(Your goal): Copy out every line of the data exactly; do not include the images.

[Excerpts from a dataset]
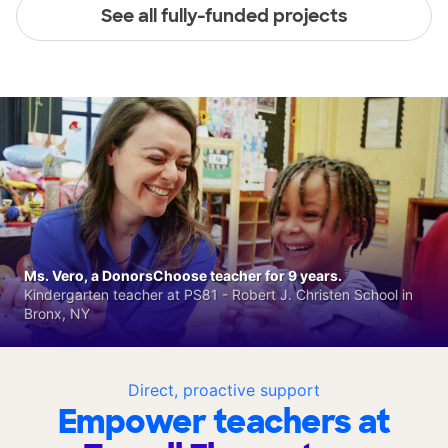
See all fully-funded projects
Ms. Vero, a DonorsChoose teacher for 9 years.
Kindergarten teacher at PS81 - Robert J. Christen School in
Bronx, NY
Direct, proactive support
Empower teachers at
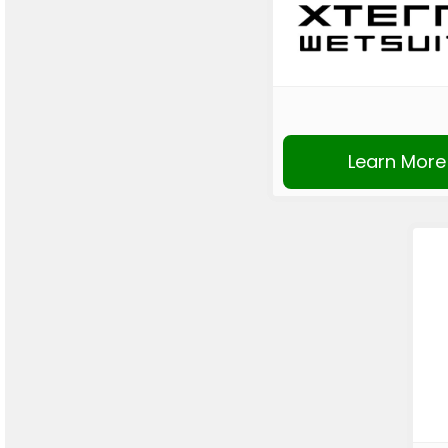
Learn More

(Answer area):
See all fully-funded projects
Ms. Vero, a DonorsChoose teacher for 9 years.
Kindergarten teacher at PS81 - Robert J. Christen School in
Bronx, NY
Direct, proactive support
Empower teachers at
Learn More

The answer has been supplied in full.